A People’s History of Heaven is a rich, poignant river of poeticism that pulls you slowly and irresistably through the lives of five remarkable girls and the women surrounding them. This is one of the best books I’ve read so far this year, and I give it five stars without the slightest reservation.
Where do I even start? Heaven is an Indian slum, populated mostly by women and their children. At the center of the novel are five girls, all the same age, all residents of Heaven, and all fiercely devoted to each other, their families, and their home. They are Christian, Muslim, and Hindu. Deepa is blind. Joy is transgender. Padma is forced to act as the primary caretaker of her family, including her parents. Rukshana is queer. Banu struggles academically and lives with her aging grandmother. Yet for all of their struggles and all of their differences, the five remain inseparable and indomitable.
The book takes place in two timelines. One is a linear, present-day narrative, as the girls face down a team of bulldozers sent to tear down Heaven. The other is a patchwork history that jumps effortlessly through time, chronicling the girls’ lives from childhood to now. Interwoven with their stories are the stories of the women around them–mothers, grandmothers, and teachers, all pushing to rise above their pasts and give their daughters a better future. Though the plot may not sound like much, Mathangi Subramanian crafts an intimate, intricate, immersive portrait of a vibrant community that you can’t help but feel fully emotionally invested in. As a result, the story becomes nearly impossible to put down.
Where this novel truly excels, though, is in its use of language. Subramanian’s prose is poetic without being excessively flashy, full of color and alliterations and elegantly crafted metaphors that positively sing from the pages. In a move that could have fallen horribly flat, but instead only magnifies the story, the entire book is narrated by the girls as a single unit. There is never an “I,” only a “we,” with individual girls’ stories described in the third person only, as if they are talking about each other.
In an age of constant urban expansion, where members of many societies face oppression and the threat of erasure, this book is critically important.
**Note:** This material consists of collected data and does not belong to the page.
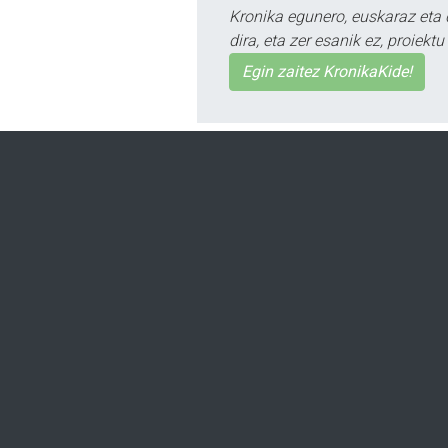
Kronika egunero, euskaraz eta 
dira, eta zer esanik ez, proiek
Egin zaitez KronikaKide!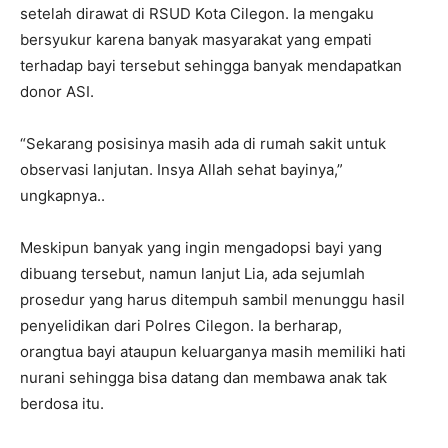
setelah dirawat di RSUD Kota Cilegon. Ia mengaku
bersyukur karena banyak masyarakat yang empati
terhadap bayi tersebut sehingga banyak mendapatkan
donor ASI.
“Sekarang posisinya masih ada di rumah sakit untuk
observasi lanjutan. Insya Allah sehat bayinya,”
ungkapnya..
Meskipun banyak yang ingin mengadopsi bayi yang
dibuang tersebut, namun lanjut Lia, ada sejumlah
prosedur yang harus ditempuh sambil menunggu hasil
penyelidikan dari Polres Cilegon. Ia berharap,
orangtua bayi ataupun keluarganya masih memiliki hati
nurani sehingga bisa datang dan membawa anak tak
berdosa itu.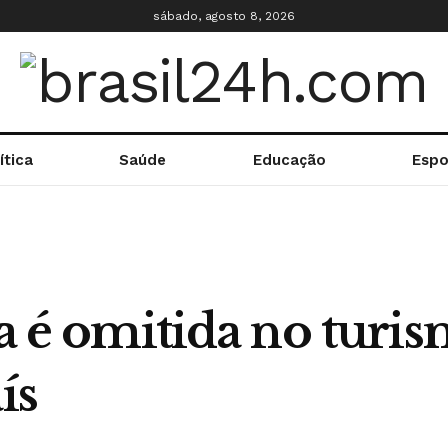
sábado, agosto 8, 2026
ítica
Saúde
Educação
Espo
ia é omitida no turi
ís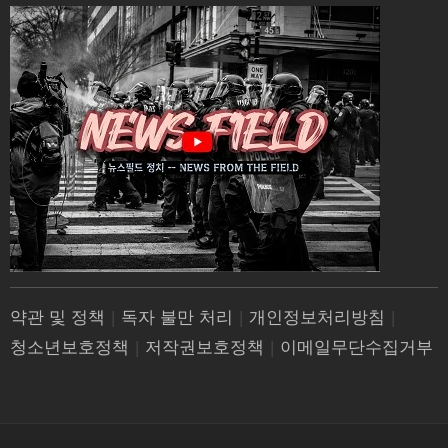
약관 및 정책
|
독자 불만 처리
|
개인정보처리방침
|
청소년보호정책
|
저작권보호정책
|
이메일무단수집거부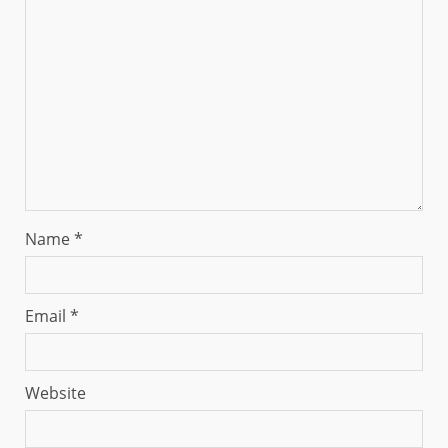
Name
*
Email
*
Website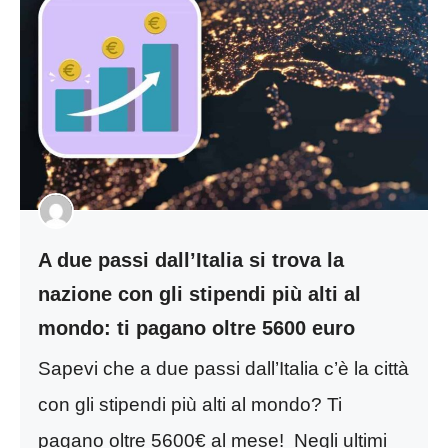
A due passi dall’Italia si trova la
nazione con gli stipendi più alti al
mondo: ti pagano oltre 5600 euro
Sapevi che a due passi dall’Italia c’è la città
con gli stipendi più alti al mondo? Ti
pagano oltre 5600€ al mese! Negli ultimi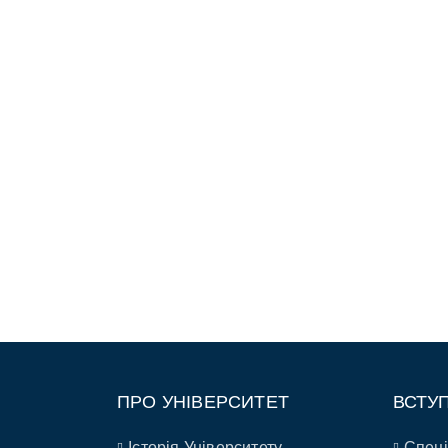
ПРО УНІВЕРСИТЕТ
ВСТУ
Історія Університету
Спеці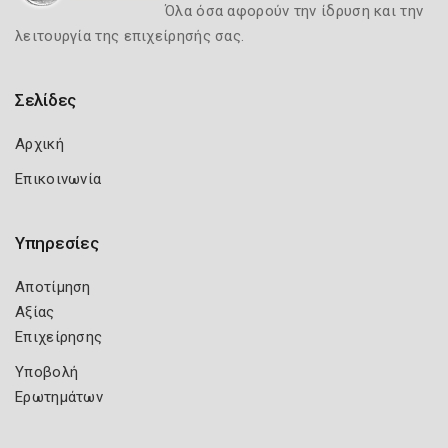
Όλα όσα αφορούν την ίδρυση και την
λειτουργία της επιχείρησής σας.
Σελίδες
Αρχική
Επικοινωνία
Υπηρεσίες
Αποτίμηση
Αξίας
Επιχείρησης
Υποβολή
Ερωτημάτων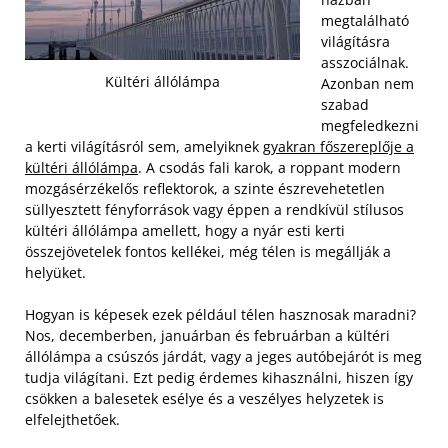
megtalálható
világításra
asszociálnak.
Kültéri állólámpa
Azonban nem
szabad
megfeledkezni
a kerti világításról sem, amelyiknek
gyakran főszereplője a
kültéri állólámpa
. A csodás fali karok, a roppant modern
mozgásérzékelős reflektorok, a szinte észrevehetetlen
süllyesztett fényforrások vagy éppen a rendkívül stílusos
kültéri állólámpa amellett, hogy a nyár esti kerti
összejövetelek fontos kellékei, még télen is megállják a
helyüket.
Hogyan is képesek ezek például télen hasznosak maradni?
Nos, decemberben, januárban és februárban a kültéri
állólámpa a csúszós járdát, vagy a jeges autóbejárót is meg
tudja világítani. Ezt pedig érdemes kihasználni, hiszen így
csökken a balesetek esélye és a veszélyes helyzetek is
elfelejthetőek.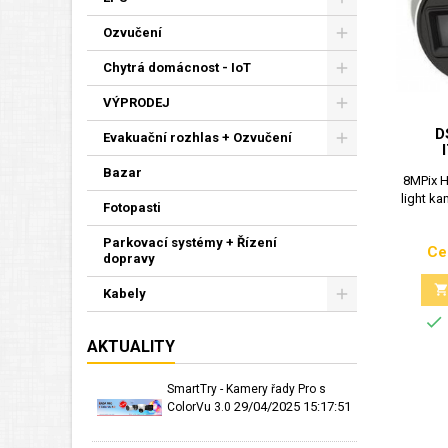
Ozvučení
Chytrá domácnost - IoT
VÝPRODEJ
D
Evakuační rozhlas + Ozvučení
Bazar
8MPix H
light ka
Fotopasti
Parkovací systémy + Řízení
Ce
dopravy
Kabely

AKTUALITY
SmartTry - Kamery řady Pro s
29/04/2025 15:17:51
ColorVu 3.0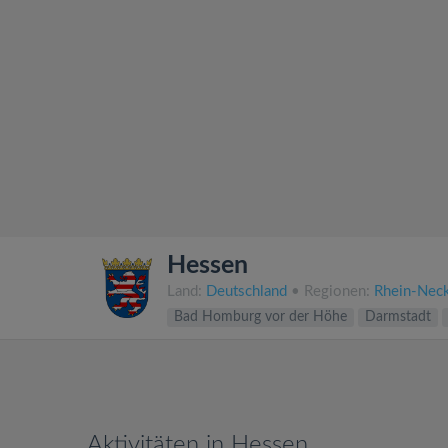
Hessen
Land:
Deutschland
• Regionen:
Rhein-Neck
Bad Homburg vor der Höhe
Darmstadt
Aktivitäten in Hessen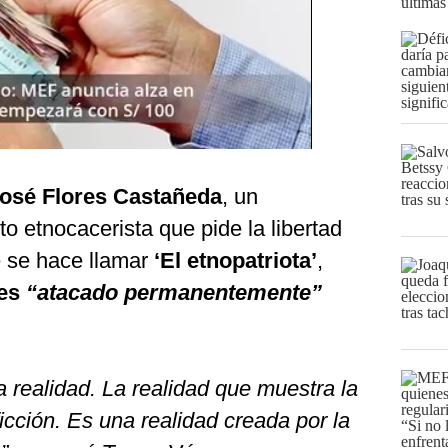
últimas
osé Flores Castañeda
, un
o etnocacerista que pide la libertad
 se hace llamar
‘El etnopatriota’
,
 es
“atacado permanentemente”
a realidad. La realidad que muestra la
icción. Es una realidad creada por la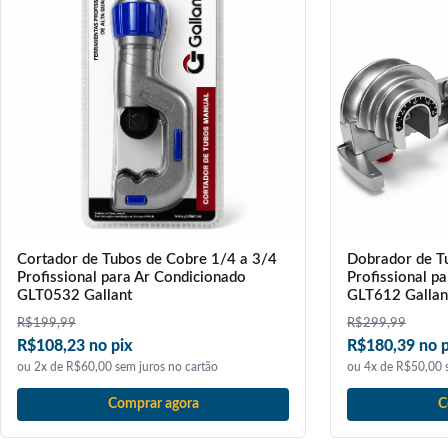
Cortador de Tubos de Cobre 1/4 a 3/4
Dobrador de T
Profissional para Ar Condicionado
Profissional p
GLT0532 Gallant
GLT612 Gallan
R$
199,99
R$
299,99
R$108,23 no pix
R$180,39 no p
ou 2x de R$60,00 sem juros no cartão
ou 4x de R$50,00 s
Comprar agora
C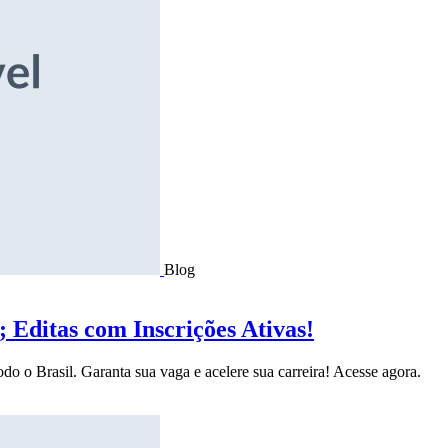
Blog
Editas com Inscrições Ativas!
do o Brasil. Garanta sua vaga e acelere sua carreira! Acesse agora.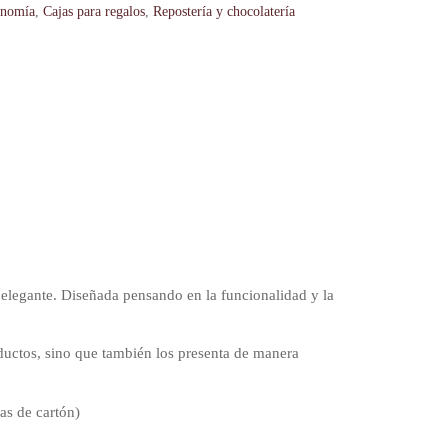
onomía
,
Cajas para regalos
,
Repostería y chocolatería
 elegante. Diseñada pensando en la funcionalidad y la
oductos, sino que también los presenta de manera
as de cartón)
Indian narratives are often neglected in American popular culture–sure, we loved Slumdog Millionaire (even though it veered widely from the original book, Q & A), and some literature classes study The God of Small Things–but in general, stories like this one escape the consciousness of Western society. The novel actually touches on this fact as it introduces a white photographer who is sent to chronicle the demolition, claiming she wants to help, though the girls know she will only paint them in the most tragic light possible and still nobody will come to their aid. Subramanian uses the unfiltered opinions of youth to sharply point out injustices imposed by the patriarchy, by the government, and by Western globalization.
Women and girls have historically been forgotten and pushed aside in favor of male narratives, but they are the beating heart of this story, smiling defiantly even when the odds are against them. And if you want to talk about intersectional feminism–well, with their varying religions, abilities, sexualities, genders, and histories, all of these minority women are a shining example of what girls are really capable of when they band together. These girls are not weak; they are complex and smart and strong beyond imagining.
A few other random things I enjoyed:
– Janaki Ma’am, the principal of the girls’ school, is a true gem of a human being, and everyone should strive to be more like her.
– While there were some bad men in the book, there were also plenty of good ones. There was no misandry here.
– Straight, cis characters supporting their trans friends make me so happy.
– The number of times Joy was described as being “like a queen,” even when facing hostility.
– Disabled characters weren’t defined by their disabilities, but they also weren’t treated solely like disadvantages. They were simply regarded as facts of life.
In college, I took a course on post-colonial Indian literature. If the professor for the course had not retired, I would be sending her an email saying that she should add this book to the curriculum. But this isn’t just an excellent work for literary study; it is an excellent piece of literature for everybody. It is gorgeously written, broken into easily digestible sections that make it compulsively readable, and takes on critical issues from a beautifully human point of view. It is unflinching but also compassionate, its bleak realities always threaded through with brilliant sensory detail and laced with the hopes and dreams of its characters. And those characters–those incredible girls and women–are truly unforgettable.
I was provided with an ARC of this book from the publisher through a Goodreads giveaway. This did not influence my rating in any way.